And I think those two together help a lot. There are also some optional things you could look at. So there's, uh, I know David Culler really liked this operating system three easy pieces book, the Linux kernel development book.
Some of these are interesting maybe to look at as a supplement. One thing that you may not have known is if you log in with your Berkeley credentials to the network, which I think you need to use a virtual VPN to do that, but you can actually get access to all of the O'Reilly animal books. over the network as well.
That's something that Berkeley's negotiated with the digital library, which is pretty cool. And then there's online stuff. Okay, so if you look at the course website, we've got appendices of books.
We've got sample problems. We've got things in networking databases, software engineering, security, all that stuff's up there. Old exams.
So the first textbook is definitely considered a required book. You should try to get a copy even if it's only an e-book. There's also some research papers that are on the resources page that I put up there, and we'll actually be talking about some research as we get later in the term. So use that as a good resource.

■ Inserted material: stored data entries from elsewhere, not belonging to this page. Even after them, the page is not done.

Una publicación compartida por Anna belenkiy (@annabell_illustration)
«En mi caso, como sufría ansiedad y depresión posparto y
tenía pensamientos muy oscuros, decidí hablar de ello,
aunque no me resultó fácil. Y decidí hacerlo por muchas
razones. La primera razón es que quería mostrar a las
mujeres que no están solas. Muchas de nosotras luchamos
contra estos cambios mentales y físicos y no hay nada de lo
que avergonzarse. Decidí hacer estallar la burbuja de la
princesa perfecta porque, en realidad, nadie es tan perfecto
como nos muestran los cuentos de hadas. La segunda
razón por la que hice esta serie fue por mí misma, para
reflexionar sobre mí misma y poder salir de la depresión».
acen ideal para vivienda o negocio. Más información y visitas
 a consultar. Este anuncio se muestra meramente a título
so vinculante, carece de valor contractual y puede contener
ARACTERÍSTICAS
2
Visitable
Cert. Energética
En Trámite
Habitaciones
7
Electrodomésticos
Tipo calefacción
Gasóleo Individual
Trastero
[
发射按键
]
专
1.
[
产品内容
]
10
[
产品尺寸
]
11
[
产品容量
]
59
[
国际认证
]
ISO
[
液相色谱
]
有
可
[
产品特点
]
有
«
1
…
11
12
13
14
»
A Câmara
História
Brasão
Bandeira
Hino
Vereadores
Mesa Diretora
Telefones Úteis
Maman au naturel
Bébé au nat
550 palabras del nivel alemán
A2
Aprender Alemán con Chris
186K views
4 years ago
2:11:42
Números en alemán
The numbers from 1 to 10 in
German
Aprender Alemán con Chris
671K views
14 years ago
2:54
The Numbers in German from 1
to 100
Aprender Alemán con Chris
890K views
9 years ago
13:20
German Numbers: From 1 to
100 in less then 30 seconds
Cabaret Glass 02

So the syllabus, well, we're going to start talking about how to navigate as a system programmer. We're going to talk about processes, I.O., networks, virtual machines. Concurrency is going to be a big part of the early parts of this class. So how do the threads work?
How does scheduling lock, deadlock? scalability, fairness, how does that all work? We'll talk about where address spaces come from and how to make it work. So we'll talk about virtual memory and how to take the mechanisms and synthesize them into interesting security policies. So virtual memory, address translation, protection, sharing.

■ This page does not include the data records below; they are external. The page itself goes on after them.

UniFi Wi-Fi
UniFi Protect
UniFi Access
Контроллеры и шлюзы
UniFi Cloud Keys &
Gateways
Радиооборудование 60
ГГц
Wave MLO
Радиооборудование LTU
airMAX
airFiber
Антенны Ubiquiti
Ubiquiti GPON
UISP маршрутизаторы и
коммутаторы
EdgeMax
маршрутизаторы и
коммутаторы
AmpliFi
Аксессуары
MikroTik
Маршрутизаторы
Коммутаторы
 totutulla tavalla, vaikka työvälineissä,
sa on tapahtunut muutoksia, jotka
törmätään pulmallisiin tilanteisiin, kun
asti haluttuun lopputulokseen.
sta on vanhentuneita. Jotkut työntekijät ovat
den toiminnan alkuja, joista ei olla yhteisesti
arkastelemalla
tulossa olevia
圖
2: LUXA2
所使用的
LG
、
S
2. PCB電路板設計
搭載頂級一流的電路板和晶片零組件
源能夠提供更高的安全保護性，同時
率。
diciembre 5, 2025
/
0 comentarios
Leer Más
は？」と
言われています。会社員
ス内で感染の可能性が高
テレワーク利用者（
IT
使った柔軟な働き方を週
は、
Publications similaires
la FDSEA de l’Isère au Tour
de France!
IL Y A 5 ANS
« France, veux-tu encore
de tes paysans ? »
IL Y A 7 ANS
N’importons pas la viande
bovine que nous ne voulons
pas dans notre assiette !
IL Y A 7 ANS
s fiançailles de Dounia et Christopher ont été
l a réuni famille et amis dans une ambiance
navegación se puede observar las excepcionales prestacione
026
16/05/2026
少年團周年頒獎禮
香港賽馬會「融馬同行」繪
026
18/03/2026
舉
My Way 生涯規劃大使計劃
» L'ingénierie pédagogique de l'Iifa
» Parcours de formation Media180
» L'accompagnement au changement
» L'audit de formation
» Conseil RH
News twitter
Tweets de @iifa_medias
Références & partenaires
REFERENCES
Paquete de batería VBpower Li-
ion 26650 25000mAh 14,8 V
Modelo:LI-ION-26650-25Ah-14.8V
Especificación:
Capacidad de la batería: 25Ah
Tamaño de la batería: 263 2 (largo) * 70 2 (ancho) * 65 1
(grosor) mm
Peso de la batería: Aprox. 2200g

We'll talk about how file systems work. So we talk about device drivers and file objects and storage and block stores and naming and caching and how to get performance and all of those interesting things about file systems, which you probably haven't thought about. And in the last sort of couple weeks of the class, we'll even talk about how to get the file system abstraction to span the globe in the cloud storage system.
So that'll be interesting. We'll talk, like I said, about distributed systems protocols, RPC, NFS DHTs. We'll talk about core.
We'll talk about tapestry and some of those other things. And. We'll also talk about reliability and security to some pretty big extent.
There's a question in the chat about cloud systems and why they haven't really taken over as operating systems. And I think maybe they have more than you might think. I think the cloud has really become part of our day-to-day lives and things that people call the cloud operating system, maybe where they put capital T, C, O, S or something may not have taken over.
But a lot of other... mechanisms have been synthesized together in a way that you haven't thought about. So hopefully by the end of the term, you'll have enough knowledge to evaluate that question for yourself.
you know, what is up with the cloud and is it really a monolithic thing or is it a bunch of mechanisms and where is that at? Okay. So we learned by doing in this class. So there's a set of homeworks and each of them is kind of one or two weeks long.
There's one that you got to get going right away, which is you need to get going on homework zero. So this is one of the things that we do in the very first week. It's already been released, I believe, and you should get moving on it. And it's basically learning how to use the systems.
And there's also a Project Zero, which is done individually, and you should get working on there too. So this class is as much about knowledge as it is about actually doing things. I should have said it the other way. It's as much about doing things as it is about knowledge.
So you're going to do build real systems, okay? And... And you're going to learn some important tools as you do that and they're either going to be done individually or they're going to be done in groups.
Okay. There was a question about Kafka and Cassandra. Probably we'll get some concepts from them a little bit later. Okay. So a big thing to learn about from this slide is get going on Homework Zero and Project Zero will probably get posted soon.
And both of those are things to do on your own without your group. So group projects have four members, never five or never three, okay? It's four.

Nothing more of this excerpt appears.